L’avocat de la défense est d’accord pour l’essentiel avec le procureur.
« Depuis deux ans, madame n’avait pas ouvert cet ordinateur, et les deux ans qui précèdent ont été une période douloureuse pour elle, juste avant la transition. Une période d’une profonde solitude, celle de quelqu’un qui s’est isolé du fait de ses grandes questions. Elle n’a pas de casier, n’a pas créé de problèmes et pourtant elle en vient à participer indirectement à des faits qui sont d’une gravité sans nom. (…)
Mais aujourd’hui on est avec quelqu’un qui a évolué. Il faut continuer ce qui a été mis en place lors du contrôle judiciaire. »
« Sur l’interdiction de contact avec les mineurs : c’était alors une période très particulière. Aujourd’hui elle voit peu son petit-fils qui vit assez loin d’ici mais elle le voit et c’est important et ça se passe bien », plaide encore maître Ronfard qui termine ainsi : « Je pense, sincèrement, qu’il n’y a pas de risque de réitération. »

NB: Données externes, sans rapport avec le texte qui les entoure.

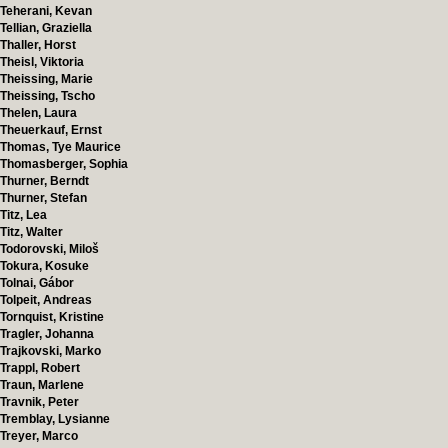
Teherani, Kevan
Tellian, Graziella
Thaller, Horst
Theisl, Viktoria
Theissing, Marie
Theissing, Tscho
Thelen, Laura
Theuerkauf, Ernst
Thomas, Tye Maurice
Thomasberger, Sophia
Thurner, Berndt
Thurner, Stefan
Titz, Lea
Titz, Walter
Todorovski, Miloš
Tokura, Kosuke
Tolnai, Gábor
Tolpeit, Andreas
Tornquist, Kristine
Tragler, Johanna
Trajkovski, Marko
Trappl, Robert
Traun, Marlene
Travnik, Peter
Tremblay, Lysianne
Treyer, Marco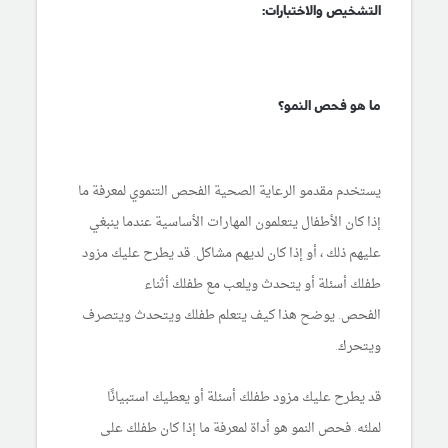
التشخيص والاختبارات:
ما هو فحص النمو؟
يستخدم مقدمو الرعاية الصحية الفحص التنموي لمعرفة ما
إذا كان الأطفال يتعلمون المهارات الأساسية عندما ينبغي
عليهم ذلك ، أو إذا كان لديهم مشاكل. قد يطرح عليك مزود
طفلك أسئلة أو يتحدث ويلعب مع طفلك أثناء
الفحص. يوضح هذا كيف يتعلم طفلك ويتحدث ويتصرف
ويتحرك.
قد يطرح عليك مزود طفلك أسئلة أو يعطيك استبيانًا
لملئه. فحص النمو هو أداة لمعرفة ما إذا كان طفلك على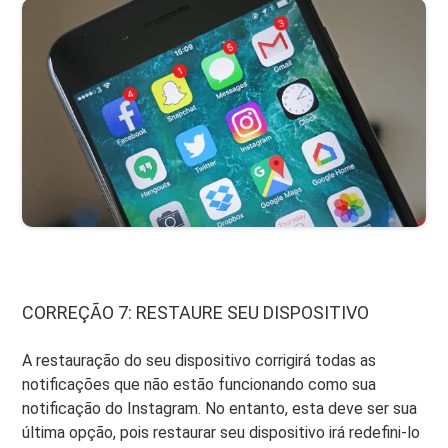
CORREÇÃO 7: RESTAURE SEU DISPOSITIVO
A restauração do seu dispositivo corrigirá todas as
notificações que não estão funcionando como sua
notificação do Instagram. No entanto, esta deve ser sua
última opção, pois restaurar seu dispositivo irá redefini-lo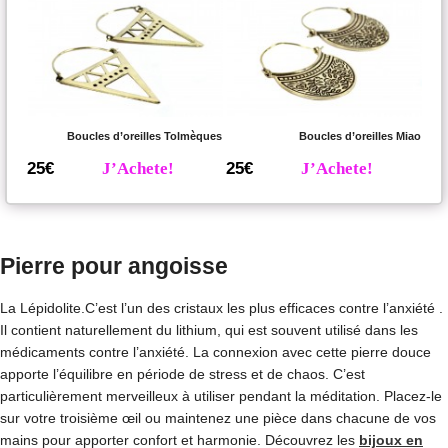
Boucles d’oreilles Tolmèques
Boucles d’oreilles Miao
25€
J’Achete!
25€
J’Achete!
Pierre pour angoisse
La Lépidolite.C’est l’un des cristaux les plus efficaces contre l’anxiété .
Il contient naturellement du lithium, qui est souvent utilisé dans les
médicaments contre l’anxiété. La connexion avec cette pierre douce
apporte l’équilibre en période de stress et de chaos. C’est
particulièrement merveilleux à utiliser pendant la méditation. Placez-le
sur votre troisième œil ou maintenez une pièce dans chacune de vos
mains pour apporter confort et harmonie. Découvrez les
bijoux en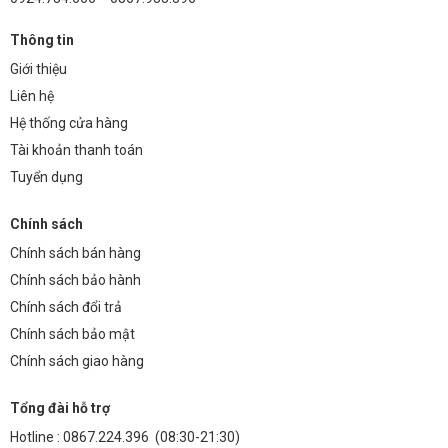
Thông tin
Giới thiệu
Liên hệ
Hệ thống cửa hàng
Tài khoản thanh toán
Tuyển dụng
Chính sách
Chính sách bán hàng
Chính sách bảo hành
Chính sách đổi trả
Chính sách bảo mật
Chính sách giao hàng
Tổng đài hỗ trợ
Hotline :
0867.224.396
(08:30-21:30)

Un sursis probatoire avec une obligation de soins
Le tribunal, peu avant 20 heures, dit la prévenue coupable de détention d’images de mineurs, à caractère pornographique, et la condamne à la peine de 10 mois de prison entièrement assortis d’un sursis probatoire pendant 2 ans avec une obligation de soins. Peine complémentaire : interdiction de toute activité avec des mineurs pendant 5 ans. Le tribunal constate son inscription au FIJAIS.
La prévenue pleure un peu, après la décision. Il n’y a sans doute rien de plus difficile que de faire face à ce genre de prévention, mais, on se répète parce que ça n’est pas si fréquent : l’audience a connu une convergence des intelligences de chacun, et c’est à sa présidente qu’on doit d’avoir laissé de l’espace pour que ça puisse survenir.
FSA
*Il s’agissait du Chat proposé gratuitement en effet par le site Coco.gg, « un site de Chat sans inscription ». Le site proposait ouvertement des thèmes à connotation pédocriminelle. Coco.gg a été fermé « dans le cadre d’une enquête judiciaire menée sous la direction de la Junalco du parquet de Paris », les investigations ont été conduites par « l’unité nationale cyber de la gendarmerie nationale (UNCyber) et l’Office national anti-fraude (ONAF), avec l’appui du commandement du ministère de l’intérieur dans le cyberespace (Comcyber-MI), en France, en Bulgarie, en Allemagne, en Lituanie, aux Pays-Bas et en Hongrie », disait le communiqué de la procureure de la République de Paris, en juin 2024.
** On avait déjà entendu parler de sexualité « impersonnelle » lors d’un procès d’assises. Un psychiatre prenait alors l’exemple de l’échangisme pour illustrer des conduites sexuelles dans lesquelles l’autre n’est qu’un vecteur de plaisir, sans plus de considération ni de relation de personne à personne. Disons que c’est le degré zéro de la sexualité (même si les pratiquants s’en défendent, ce qu’ils ne manquent pas de faire). Un grand procès devant la cour criminelle du Vaucluse a dû en parler également. L’accusé passait lui aussi par le site « coco » pour recruter des volontaires pour violer son épouse pendant qu’elle dormait, droguée.